Objectives To investigate the prognostic value of neutrophil-to-albumin ratio (NAR) in critically ill patients with cardiogenic shock (CS).
Design A retrospective cohort study.
Setting A single centre in Boston, USA.
Participants 475 patients with CS were included, among which 272 (57.3%) were men and 328 (69.1%) were white.
Primary and secondary outcome measures The primary outcome was 90-day mortality and the secondary outcomes were 30-day and 365-day mortality.

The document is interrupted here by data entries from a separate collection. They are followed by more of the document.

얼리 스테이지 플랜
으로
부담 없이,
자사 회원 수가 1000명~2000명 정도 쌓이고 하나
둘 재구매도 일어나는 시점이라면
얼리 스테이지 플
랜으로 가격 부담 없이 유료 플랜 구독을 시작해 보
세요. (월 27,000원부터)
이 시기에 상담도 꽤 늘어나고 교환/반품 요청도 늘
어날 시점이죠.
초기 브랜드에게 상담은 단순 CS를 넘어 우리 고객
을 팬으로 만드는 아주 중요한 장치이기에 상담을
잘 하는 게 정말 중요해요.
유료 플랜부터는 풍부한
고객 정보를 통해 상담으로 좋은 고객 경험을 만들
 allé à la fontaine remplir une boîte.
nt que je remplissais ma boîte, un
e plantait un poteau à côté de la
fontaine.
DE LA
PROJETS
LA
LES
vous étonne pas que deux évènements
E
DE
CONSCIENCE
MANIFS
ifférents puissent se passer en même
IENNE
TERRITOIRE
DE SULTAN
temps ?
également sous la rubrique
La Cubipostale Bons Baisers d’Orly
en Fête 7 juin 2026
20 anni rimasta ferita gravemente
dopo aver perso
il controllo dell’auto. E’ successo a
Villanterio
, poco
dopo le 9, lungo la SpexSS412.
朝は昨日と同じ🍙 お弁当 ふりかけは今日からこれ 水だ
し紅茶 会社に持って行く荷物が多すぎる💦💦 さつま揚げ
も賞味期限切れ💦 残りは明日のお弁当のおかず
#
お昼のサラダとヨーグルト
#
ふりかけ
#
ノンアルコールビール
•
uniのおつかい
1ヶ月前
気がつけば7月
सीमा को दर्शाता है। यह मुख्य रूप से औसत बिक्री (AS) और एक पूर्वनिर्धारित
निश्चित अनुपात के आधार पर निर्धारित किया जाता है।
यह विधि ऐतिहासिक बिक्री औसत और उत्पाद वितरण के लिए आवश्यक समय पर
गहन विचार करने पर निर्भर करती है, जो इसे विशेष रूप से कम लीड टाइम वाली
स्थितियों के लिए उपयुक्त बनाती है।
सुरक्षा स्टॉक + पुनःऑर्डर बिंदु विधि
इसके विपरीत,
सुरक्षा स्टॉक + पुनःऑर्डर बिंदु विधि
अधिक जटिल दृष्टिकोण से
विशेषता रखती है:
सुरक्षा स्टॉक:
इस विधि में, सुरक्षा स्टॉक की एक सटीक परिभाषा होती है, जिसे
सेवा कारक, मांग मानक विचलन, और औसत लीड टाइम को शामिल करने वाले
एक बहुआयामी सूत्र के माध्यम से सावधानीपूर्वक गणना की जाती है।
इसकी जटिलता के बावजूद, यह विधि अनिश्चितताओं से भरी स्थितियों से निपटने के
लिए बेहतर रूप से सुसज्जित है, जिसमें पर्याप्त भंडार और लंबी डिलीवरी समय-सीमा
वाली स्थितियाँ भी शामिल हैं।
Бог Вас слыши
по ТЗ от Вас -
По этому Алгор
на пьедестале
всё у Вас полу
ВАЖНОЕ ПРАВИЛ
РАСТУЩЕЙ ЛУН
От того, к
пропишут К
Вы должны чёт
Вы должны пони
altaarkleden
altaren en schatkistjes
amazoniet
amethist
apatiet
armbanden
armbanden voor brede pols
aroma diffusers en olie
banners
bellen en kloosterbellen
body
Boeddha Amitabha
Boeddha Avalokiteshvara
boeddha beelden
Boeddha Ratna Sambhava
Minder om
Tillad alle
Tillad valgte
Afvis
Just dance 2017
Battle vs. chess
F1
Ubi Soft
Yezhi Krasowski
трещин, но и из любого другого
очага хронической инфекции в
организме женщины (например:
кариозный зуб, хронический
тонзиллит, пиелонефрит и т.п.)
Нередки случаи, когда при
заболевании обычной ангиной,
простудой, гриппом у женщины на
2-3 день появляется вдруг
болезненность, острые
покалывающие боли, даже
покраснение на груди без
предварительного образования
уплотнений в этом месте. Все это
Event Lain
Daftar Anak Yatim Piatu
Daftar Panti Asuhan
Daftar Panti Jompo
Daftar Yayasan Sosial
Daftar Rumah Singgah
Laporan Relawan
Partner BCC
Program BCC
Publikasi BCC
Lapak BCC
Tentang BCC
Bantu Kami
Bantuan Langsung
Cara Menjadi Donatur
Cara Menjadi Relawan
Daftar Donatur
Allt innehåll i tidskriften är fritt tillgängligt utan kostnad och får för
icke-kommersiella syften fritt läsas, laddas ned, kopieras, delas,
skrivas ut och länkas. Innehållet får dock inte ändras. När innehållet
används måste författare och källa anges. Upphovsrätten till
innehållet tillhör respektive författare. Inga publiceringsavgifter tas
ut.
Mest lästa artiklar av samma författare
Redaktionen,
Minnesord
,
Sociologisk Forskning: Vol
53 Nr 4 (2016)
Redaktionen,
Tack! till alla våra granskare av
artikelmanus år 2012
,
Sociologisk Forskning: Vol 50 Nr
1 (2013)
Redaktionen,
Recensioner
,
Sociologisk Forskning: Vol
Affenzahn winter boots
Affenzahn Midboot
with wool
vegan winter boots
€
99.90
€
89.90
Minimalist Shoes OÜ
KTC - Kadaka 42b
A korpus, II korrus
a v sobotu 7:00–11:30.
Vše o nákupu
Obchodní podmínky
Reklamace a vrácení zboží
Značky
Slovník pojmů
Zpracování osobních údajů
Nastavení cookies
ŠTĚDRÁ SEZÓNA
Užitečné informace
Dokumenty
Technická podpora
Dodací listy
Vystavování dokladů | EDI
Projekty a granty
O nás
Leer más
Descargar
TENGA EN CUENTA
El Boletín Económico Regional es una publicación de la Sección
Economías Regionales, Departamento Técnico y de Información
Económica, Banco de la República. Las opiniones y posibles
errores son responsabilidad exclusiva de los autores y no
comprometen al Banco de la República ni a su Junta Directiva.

Results A significant positive correlation between NAR levels and 90-day, 30-day or 365-day mortality was observed. For 90-day mortality, the adjusted HR (95% CI) values given NAR levels 23.54–27.86 and >27.86 were 1.71 (1.14 to 2.55) and 1.93 (1.27 to 2.93) compared with the reference (NAR<23.47). Receiver operator characteristic curve analysis showed that NAR had a certain prognostic value in predicting 90-day mortality of CS, which was more sensitive than the neutrophil percentage or the serum albumin level alone (0.651 vs 0.509, 0.584). For the secondary outcomes, the upward trend remained statistically significant.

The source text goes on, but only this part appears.